書くと全体的に長くなるから早いこと展開を進めたい、という衝動に駆られたこと。
推しのアイドルで言う「穏やかじゃない」くらいの投稿ペースだから尚更よ……。


注意、骨折及びグロ描写あり。


33話 海原の悪魔たる所以

今から語られるのは水希の意識が精神世界(うらがわ)にいる間、身に覚えのない事実。

 

リンドヴルムを開放する余波で生まれた冷気は渦巻いて、水希の身体を覆い尽くす。

苛烈に、何者をも拒む殻のように。

 

「いったい何がどうなってやがる…?」

「考えるな。奴は今動けねぇ筈だ、撃て!」

「つってもこの腕じゃ……」

 

目の前の光景を見て、ジャミンガー達は半ば取り乱しながらも銃口を構えるが、未だに腕が凍りついた状態では応戦すら厳しいところ。

 

《邪魔立てするな、外郎》

「ぐぁ――?!」

 

その挙げ句、数十もの魔法陣に囲われた直後に迎撃を受けてしまう。

弾速を遅くした事で致命傷にならずとも、もろに食らえば鈍器で殴られたような威力だ。最悪、当たりどころ次第では脳震盪で倒れてもおかしくない。

 

「……!? 見ろ、あれ…!」

 

弾幕が止み、ようやく冷気が晴れて露わになる瞬間を、体を強張らせつつも皆揃って見入る。

 

踊り子らしき衣装はボンテージ風に様変わり。付け襟に銀のブローチがあしらわれ、水瓶座の記号が刻まれている。

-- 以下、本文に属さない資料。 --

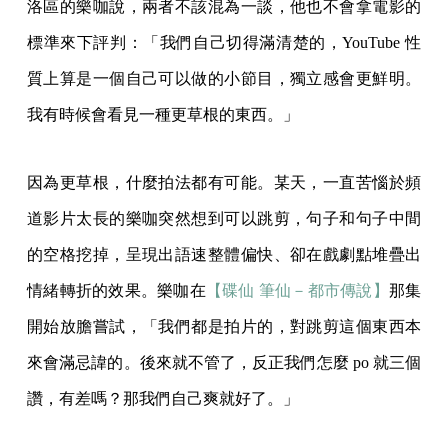
洛區的樂咖說，兩者不該混為一談，他也不會拿電影的
標準來下評判：「我們自己切得滿清楚的，YouTube 性
質上算是一個自己可以做的小節目，獨立感會更鮮明。
我有時候會看見一種更草根的東西。」
因為更草根，什麼拍法都有可能。某天，一直苦惱於頻
道影片太長的樂咖突然想到可以跳剪，句子和句子中間
的空格挖掉，呈現出語速整體偏快、卻在戲劇點堆疊出
情緒轉折的效果。樂咖在
【碟仙 筆仙－都市傳說】
那集
開始放膽嘗試，「我們都是拍片的，對跳剪這個東西本
來會滿忌諱的。後來就不管了，反正我們怎麼 po 就三個
讚，有差嗎？那我們自己爽就好了。」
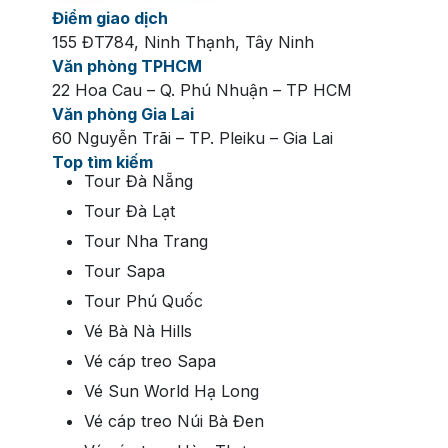
Điểm giao dịch
155 ĐT784, Ninh Thạnh, Tây Ninh
Văn phòng TPHCM
22 Hoa Cau – Q. Phú Nhuận – TP HCM
Văn phòng Gia Lai
60 Nguyễn Trãi – TP. Pleiku – Gia Lai
Top tìm kiếm
Tour Đà Nẵng
Tour Đà Lạt
Tour Nha Trang
Tour Sapa
Tour Phú Quốc
Vé Bà Nà Hills
Vé cáp treo Sapa
Vé Sun World Hạ Long
Vé cáp treo Núi Bà Đen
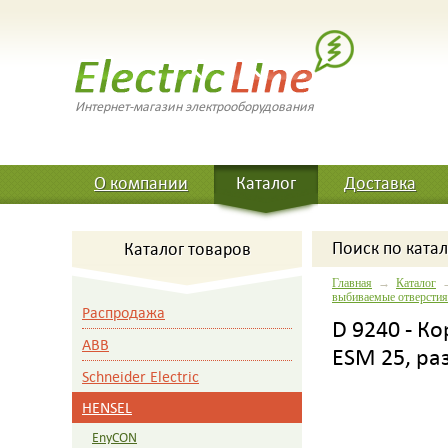
Интернет-магазин электрооборудования
О компании
Каталог
Доставка
Поиск
по катал
Каталог товаров
Главная
→
Каталог
выбиваемые отверстия
Распродажа
D 9240 - К
ABB
ESM 25, ра
Schneider Electric
HENSEL
EnyCON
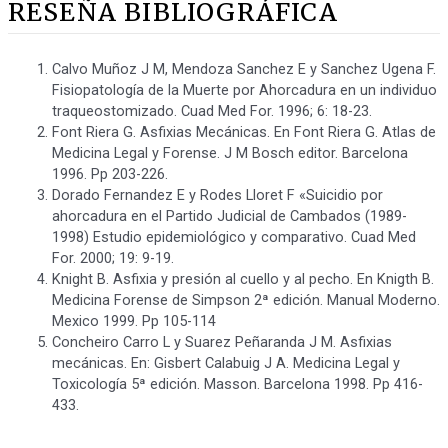
RESEÑA BIBLIOGRÁFICA
Calvo Muñoz J M, Mendoza Sanchez E y Sanchez Ugena F.
Fisiopatología de la Muerte por Ahorcadura en un individuo
traqueostomizado. Cuad Med For. 1996; 6: 18-23.
Font Riera G. Asfixias Mecánicas. En Font Riera G. Atlas de
Medicina Legal y Forense. J M Bosch editor. Barcelona
1996. Pp 203-226.
Dorado Fernandez E y Rodes Lloret F «Suicidio por
ahorcadura en el Partido Judicial de Cambados (1989-
1998) Estudio epidemiológico y comparativo. Cuad Med
For. 2000; 19: 9-19.
Knight B. Asfixia y presión al cuello y al pecho. En Knigth B.
Medicina Forense de Simpson 2ª edición. Manual Moderno.
Mexico 1999. Pp 105-114
Concheiro Carro L y Suarez Peñaranda J M. Asfixias
mecánicas. En: Gisbert Calabuig J A. Medicina Legal y
Toxicología 5ª edición. Masson. Barcelona 1998. Pp 416-
433.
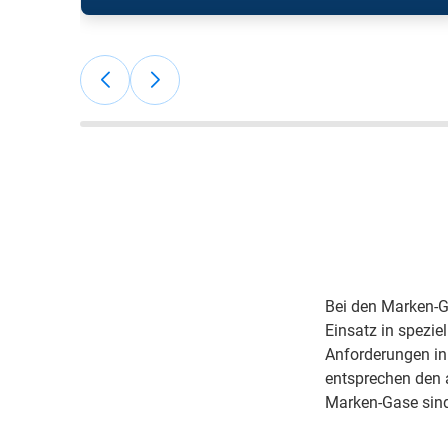
"Sehr gute Preise, sehr gute Betreuung,
Online-Bestellportal, pünktliche
Lieferungen"; Jan Marcus G, ARCAL
Force und Sauerstoff
Flaschengaskunde.
Bei den Marken-G
Einsatz in spezie
Anforderungen in
entsprechen den 
Marken-Gase sind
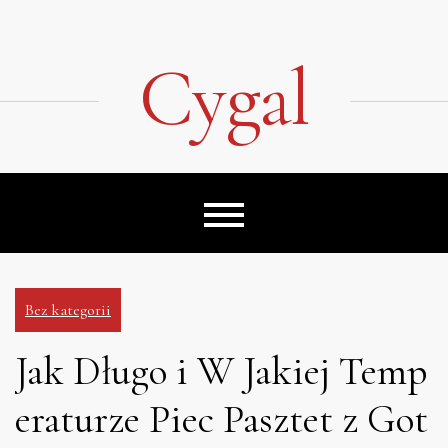
Skip
to
content
Cygal
Bez kategorii
Jak Długo i W Jakiej Temp
eraturze Piec Pasztet z Got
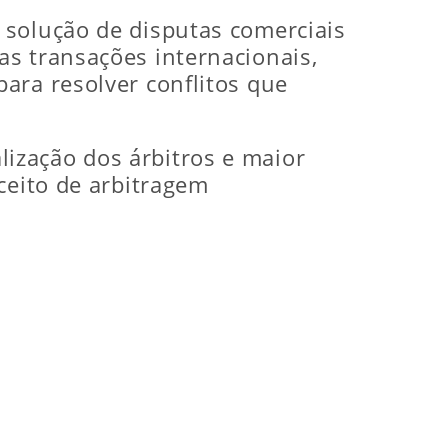
 solução de disputas comerciais
as transações internacionais,
ara resolver conflitos que
ialização dos árbitros e maior
ceito de arbitragem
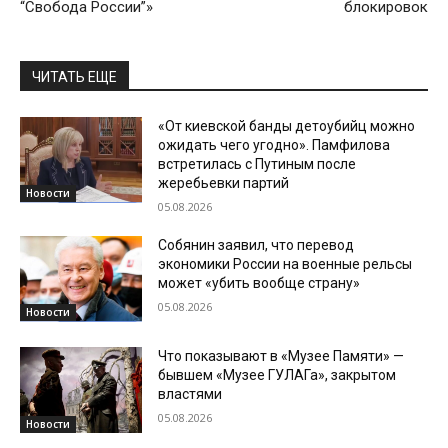
“Свобода России”»
блокировок
ЧИТАТЬ ЕЩЕ
«От киевской банды детоубийц можно
ожидать чего угодно». Памфилова
встретилась с Путиным после
жеребьевки партий
Новости
05.08.2026
Собянин заявил, что перевод
экономики России на военные рельсы
может «убить вообще страну»
05.08.2026
Новости
Что показывают в «Музее Памяти» —
бывшем «Музее ГУЛАГа», закрытом
властями
05.08.2026
Новости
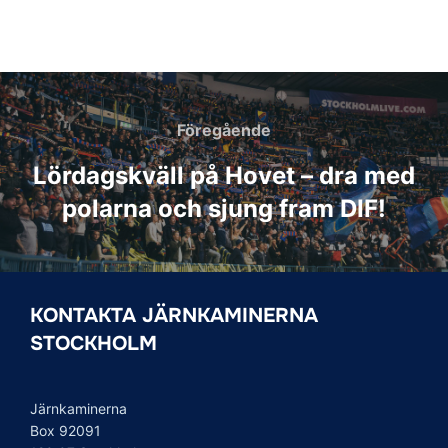
Inläggsnavigering
Föregående
Föregående
Lördagskväll på Hovet – dra med
polarna och sjung fram DIF!
KONTAKTA JÄRNKAMINERNA
STOCKHOLM
Järnkaminerna
Box 92091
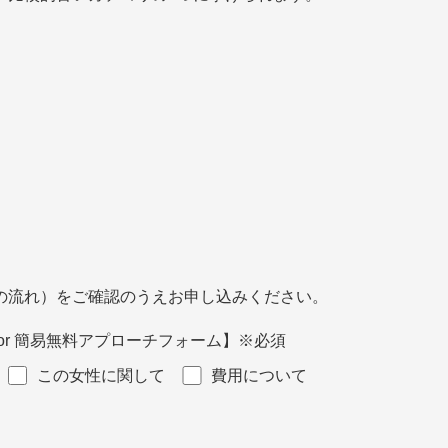
の流れ）をご確認のうえお申し込みください。
r 簡易無料アプローチフォーム】
※必須
この女性に関して
費用について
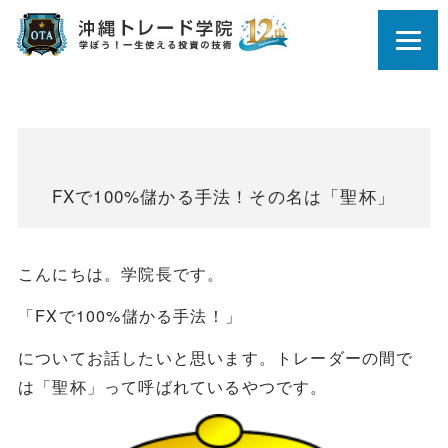
FXで100%儲かる手法！その名は「聖杯」
こんにちは。学院長です。
「FXで100%儲かる手法！」
についてお話したいと思います。トレーダーの間で
は「聖杯」って呼ばれているやつです。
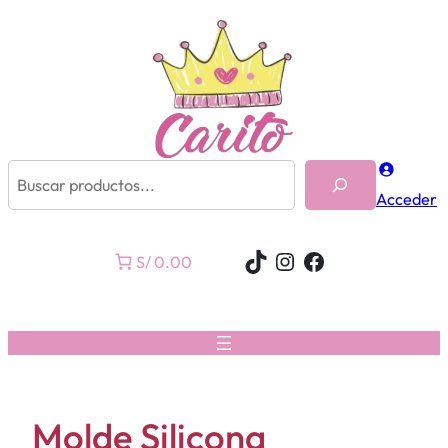
Buscar
Acceder
TikTok
Instagram
Facebook
S/ 0.00
Molde Silicona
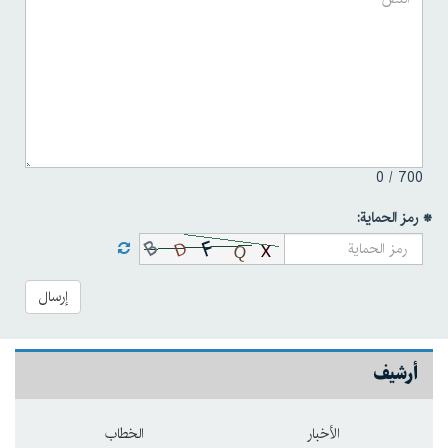
0
700 /
* رمز الحماية:
إرسال
أرشيف
الأخبار
الخطاب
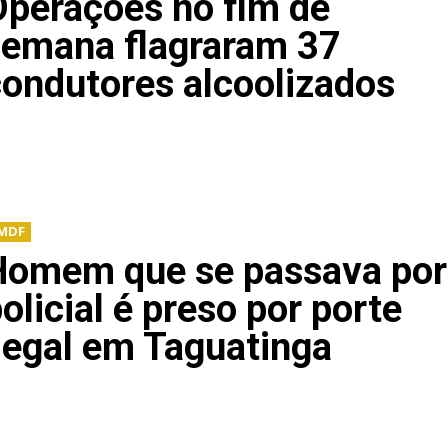
Operações no fim de
semana flagraram 37
ondutores alcoolizados
MDF
Homem que se passava por
olicial é preso por porte
legal em Taguatinga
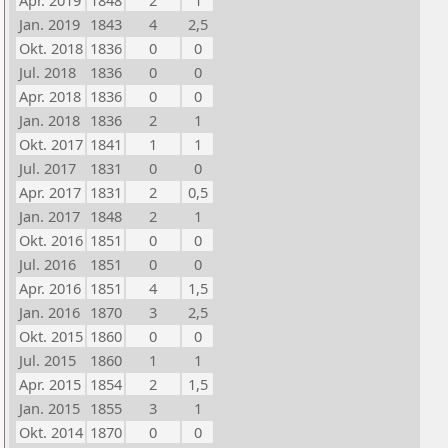
Apr. 2019
1848
2
1
Jan. 2019
1843
4
2,5
Okt. 2018
1836
0
0
Jul. 2018
1836
0
0
Apr. 2018
1836
0
0
Jan. 2018
1836
2
1
Okt. 2017
1841
1
1
Jul. 2017
1831
0
0
Apr. 2017
1831
2
0,5
Jan. 2017
1848
2
1
Okt. 2016
1851
0
0
Jul. 2016
1851
0
0
Apr. 2016
1851
4
1,5
Jan. 2016
1870
3
2,5
Okt. 2015
1860
0
0
Jul. 2015
1860
1
1
Apr. 2015
1854
2
1,5
Jan. 2015
1855
3
1
Okt. 2014
1870
0
0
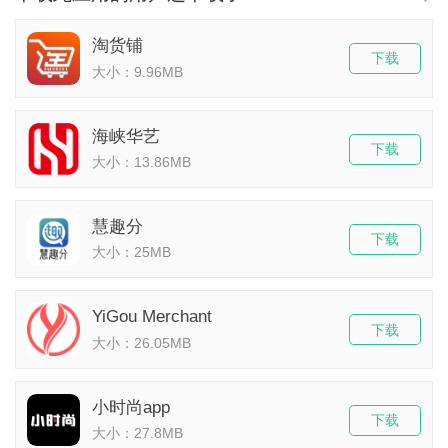
淘货铺
下载
大小：9.96MB
海峡华艺
下载
大小：13.86MB
慧趣分
下载
大小：25MB
YiGou Merchant
下载
大小：26.05MB
小时尚app
下载
大小：27.8MB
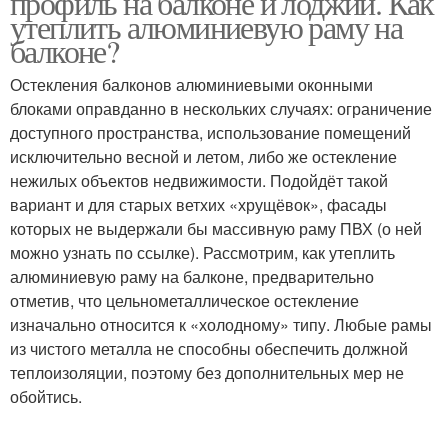
профиль на балконе и лоджии. Как
утеплить алюминиевую раму на
балконе?
Остекления балконов алюминиевыми оконными
блоками оправданно в нескольких случаях: ограничение
доступного пространства, использование помещений
исключительно весной и летом, либо же остекление
нежилых объектов недвижимости. Подойдёт такой
вариант и для старых ветхих «хрущёвок», фасады
которых не выдержали бы массивную раму ПВХ (о ней
можно узнать по ссылке). Рассмотрим, как утеплить
алюминиевую раму на балконе, предварительно
отметив, что цельнометаллическое остекление
изначально относится к «холодному» типу. Любые рамы
из чистого металла не способны обеспечить должной
теплоизоляции, поэтому без дополнительных мер не
обойтись.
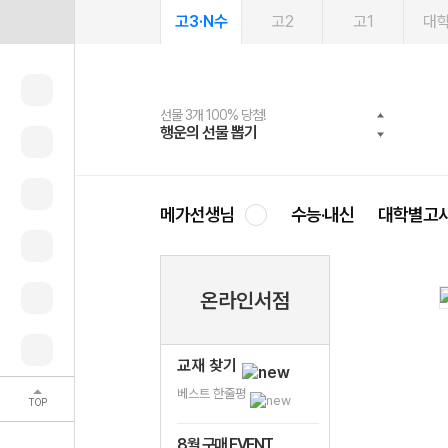
고3·N수
고2
고1
대
선물 3개 100% 당첨!
선물 100% 증정!
여름방학 스터디 캐시백
2027 러셀 단과
스마트러닝앱
메가패스
메가패스 수강생 무료혜택!
사회공헌 캠페인
행운의 선물 뽑기
메가스터디 X 올리브
메가런 썸머스쿨
강사 공개선발
설문 EVENT
3일 무료 체험권
메가클럽 멤버십
희망이룸 메가나눔
영
메가선생님
수능·내신
대학별고
온라인서점
교재 찾기
베스트 한줄평
TOP
8월 구매 EVENT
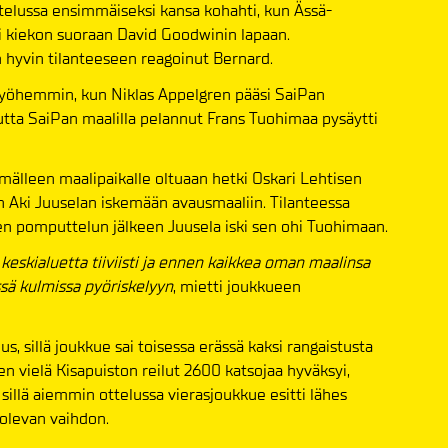
ttelussa ensimmäiseksi kansa kohahti, kun Ässä-
si kiekon suoraan David Goodwinin lapaan.
n hyvin tilanteeseen reagoinut Bernard.
yöhemmin, kun Niklas Appelgren pääsi SaiPan
utta SaiPan maalilla pelannut Frans Tuohimaa pysäytti
mälleen maalipaikalle oltuaan hetki Oskari Lehtisen
n Aki Juuselan iskemään avausmaaliin. Tilanteessa
en pomputtelun jälkeen Juusela iski sen ohi Tuohimaan.
 keskialuetta tiiviisti ja ennen kaikkea oman maalinsa
sä kulmissa pyöriskelyyn
, mietti joukkueen
 sillä joukkue sai toisessa erässä kaksi rangaistusta
n vielä Kisapuiston reilut 2600 katsojaa hyväksyi,
 sillä aiemmin ottelussa vierasjoukkue esitti lähes
olevan vaihdon.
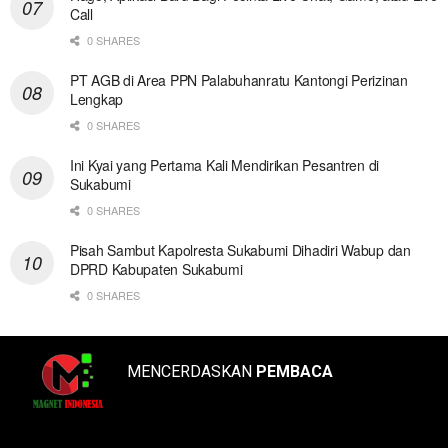
Call
0 SHARES
PT AGB di Area PPN Palabuhanratu Kantongi Perizinan
Lengkap
0 SHARES
Ini Kyai yang Pertama Kali Mendirikan Pesantren di
Sukabumi
0 SHARES
Pisah Sambut Kapolresta Sukabumi Dihadiri Wabup dan
DPRD Kabupaten Sukabumi
0 SHARES
MENCERDASKAN
PEMBACA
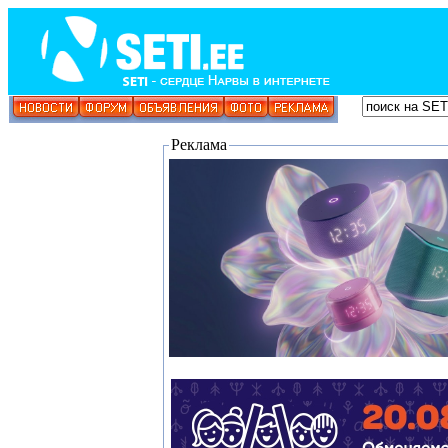
Реклама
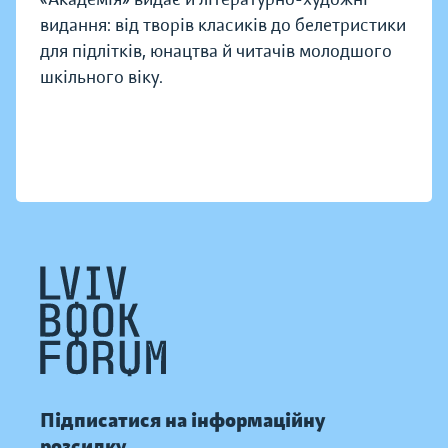
видання: від творів класиків до белетристики
для підлітків, юнацтва й читачів молодшого
шкільного віку.
Підписатися на інформаційну
розсилку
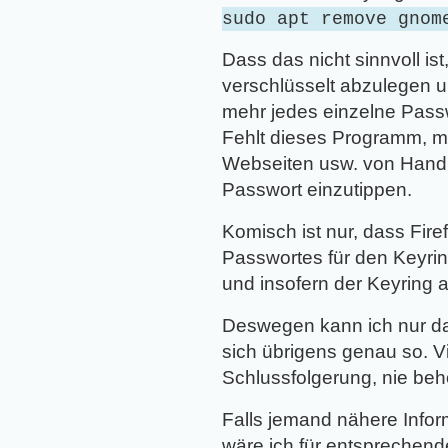
sudo apt remove gnom
Dass das nicht sinnvoll ist
verschlüsselt abzulegen u
mehr jedes einzelne Pass
Fehlt dieses Programm, m
Webseiten usw. von Hand e
Passwort einzutippen.
Komisch ist nur, dass Fi
Passwortes für den Keyri
und insofern der Keyring 
Deswegen kann ich nur dav
sich übrigens genau so. Vi
Schlussfolgerung, nie be
Falls jemand nähere Inform
wäre ich für entsprechend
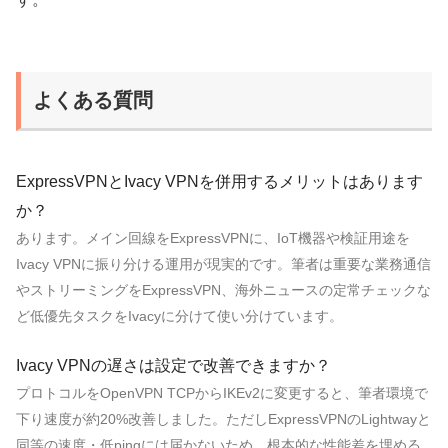
よくある質問
ExpressVPNとIvacy VPNを併用するメリットはあります
か？
あります。メイン回線をExpressVPNに、IoT機器や検証用途を
Ivacy VPNに振り分ける運用が現実的です。筆者は重要な業務通信
やストリーミングをExpressVPN、海外ニュースの定常チェックな
ど低優先タスクをIvacyに分けて使い分けています。
Ivacy VPNの遅さは設定で改善できますか？
プロトコルをOpenVPN TCPからIKEv2に変更すると、筆者環境で
下り速度が約20%改善しました。ただしExpressVPNのLightwayと
同等の速度・低pingには届かないため、根本的な性能差を埋める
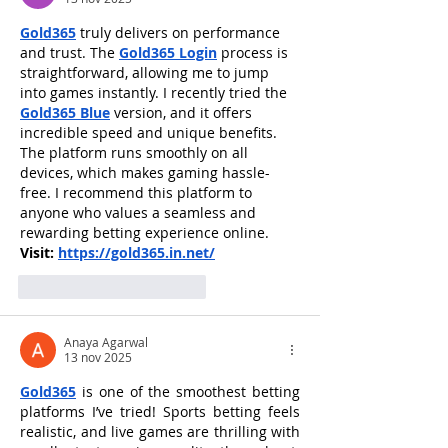
Gold365
 truly delivers on performance 
and trust. The 
Gold365 Login
 process is 
straightforward, allowing me to jump 
into games instantly. I recently tried the 
Gold365 Blue
 version, and it offers 
incredible speed and unique benefits. 
The platform runs smoothly on all 
devices, which makes gaming hassle-
free. I recommend this platform to 
anyone who values a seamless and 
rewarding betting experience online. 
Visit: 
https://gold365.in.net/
Me gusta
Reaccionar
Anaya Agarwal
13 nov 2025
Gold365
 is one of the smoothest betting 
platforms I’ve tried! Sports betting feels 
realistic, and live games are thrilling with 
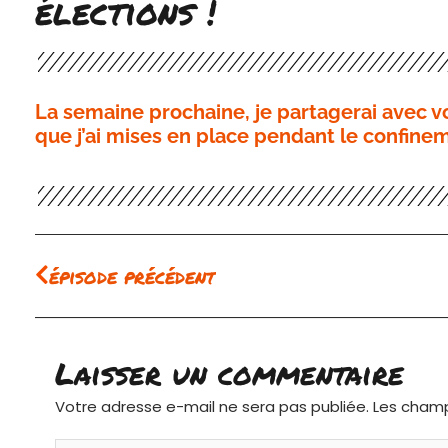
élections !
La semaine prochaine, je partagerai avec 
que j’ai mises en place pendant le confine
Précédent
épisode précédent
Laisser un commentaire
Votre adresse e-mail ne sera pas publiée.
Les champ
Écrivez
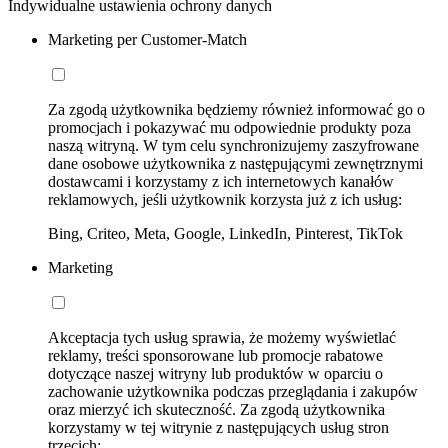
Indywidualne ustawienia ochrony danych
Marketing per Customer-Match
Za zgodą użytkownika będziemy również informować go o
promocjach i pokazywać mu odpowiednie produkty poza
naszą witryną. W tym celu synchronizujemy zaszyfrowane
dane osobowe użytkownika z następującymi zewnętrznymi
dostawcami i korzystamy z ich internetowych kanałów
reklamowych, jeśli użytkownik korzysta już z ich usług:
Bing, Criteo, Meta, Google, LinkedIn, Pinterest, TikTok
Marketing
Akceptacja tych usług sprawia, że możemy wyświetlać
reklamy, treści sponsorowane lub promocje rabatowe
dotyczące naszej witryny lub produktów w oparciu o
zachowanie użytkownika podczas przeglądania i zakupów
oraz mierzyć ich skuteczność. Za zgodą użytkownika
korzystamy w tej witrynie z następujących usług stron
trzecich:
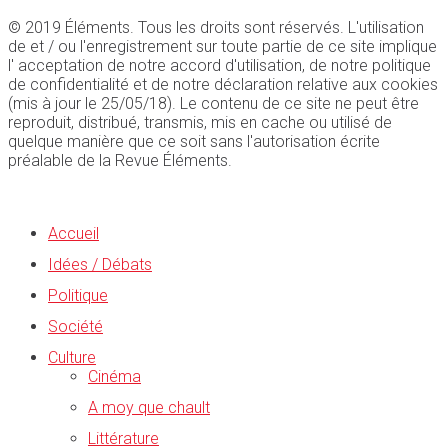
© 2019 Éléments. Tous les droits sont réservés. L'utilisation
de et / ou l'enregistrement sur toute partie de ce site implique
l' acceptation de notre accord d'utilisation, de notre politique
de confidentialité et de notre déclaration relative aux cookies
(mis à jour le 25/05/18). Le contenu de ce site ne peut être
reproduit, distribué, transmis, mis en cache ou utilisé de
quelque manière que ce soit sans l'autorisation écrite
préalable de la Revue Éléments.
Accueil
Idées / Débats
Politique
Société
Culture
Cinéma
A moy que chault
Littérature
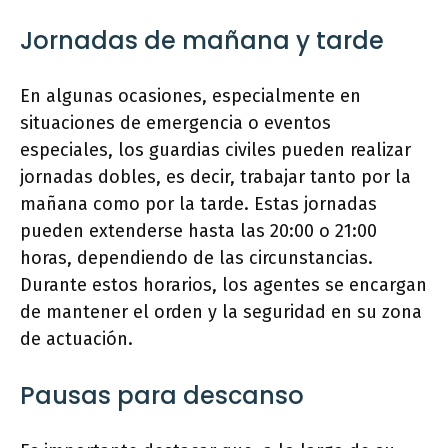
Jornadas de mañana y tarde
En algunas ocasiones, especialmente en
situaciones de emergencia o eventos
especiales, los guardias civiles pueden realizar
jornadas dobles, es decir, trabajar tanto por la
mañana como por la tarde. Estas jornadas
pueden extenderse hasta las 20:00 o 21:00
horas, dependiendo de las circunstancias.
Durante estos horarios, los agentes se encargan
de mantener el orden y la seguridad en su zona
de actuación.
Pausas para descanso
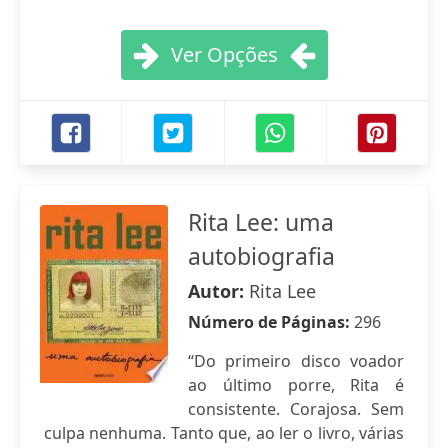
Ver Opções
Rita Lee: uma
autobiografia
Autor:
Rita Lee
Número de Páginas:
296
“Do primeiro disco voador
ao último porre, Rita é
consistente. Corajosa. Sem
culpa nenhuma. Tanto que, ao ler o livro, várias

鮮やかな緑色をした両目も、今や左目はくすんだ暗緑色に。対する右目の角膜は赤黒く、黒く変色した結膜には充血したような紋様が光っていた。

後ろに流された水色の髪も下ろされ艶めきを増し、両側頭部に一対そびえる紫黒の角と背中から生えた翼が、怪物(それ)らしさを際立たせている。

 

しかしこうも容姿が変わるだけで、平伏してしまうほどのプレッシャーを感じさせるか。

もしや、人の身に余るくらいの“何か”が、水希()の身体に棲みついているのではないか?

 

その疑問は正しい。

 

リヴァイアもかつて語ったように、リンドヴルムの力は想像の範疇を超えて強大だということ。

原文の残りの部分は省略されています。